> WHAT IS REQUIRED
Please print the entries below exactly, from the line with "cionados à bagagem." through the line with "almoço em família", including both of those lines and leaving out all others.

> DATA
+++

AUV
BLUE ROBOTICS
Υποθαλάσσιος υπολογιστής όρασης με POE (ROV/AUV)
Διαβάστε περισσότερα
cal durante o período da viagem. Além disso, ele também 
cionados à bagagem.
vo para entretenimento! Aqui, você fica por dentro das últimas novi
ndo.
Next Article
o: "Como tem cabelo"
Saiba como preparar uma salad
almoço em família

+++

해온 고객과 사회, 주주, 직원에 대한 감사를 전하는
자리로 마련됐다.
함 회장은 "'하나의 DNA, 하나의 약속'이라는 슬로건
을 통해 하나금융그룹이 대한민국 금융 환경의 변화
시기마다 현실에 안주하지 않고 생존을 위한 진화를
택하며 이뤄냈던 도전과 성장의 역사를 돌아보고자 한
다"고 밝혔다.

+++

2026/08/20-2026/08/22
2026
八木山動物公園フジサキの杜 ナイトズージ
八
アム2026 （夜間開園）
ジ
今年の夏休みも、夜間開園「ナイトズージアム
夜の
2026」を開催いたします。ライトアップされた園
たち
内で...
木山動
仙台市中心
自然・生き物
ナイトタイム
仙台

+++

> COMPLETED TASK
cionados à bagagem.
vo para entretenimento! Aqui, você fica por dentro das últimas novi
ndo.
Next Article
o: "Como tem cabelo"
Saiba como preparar uma salad
almoço em família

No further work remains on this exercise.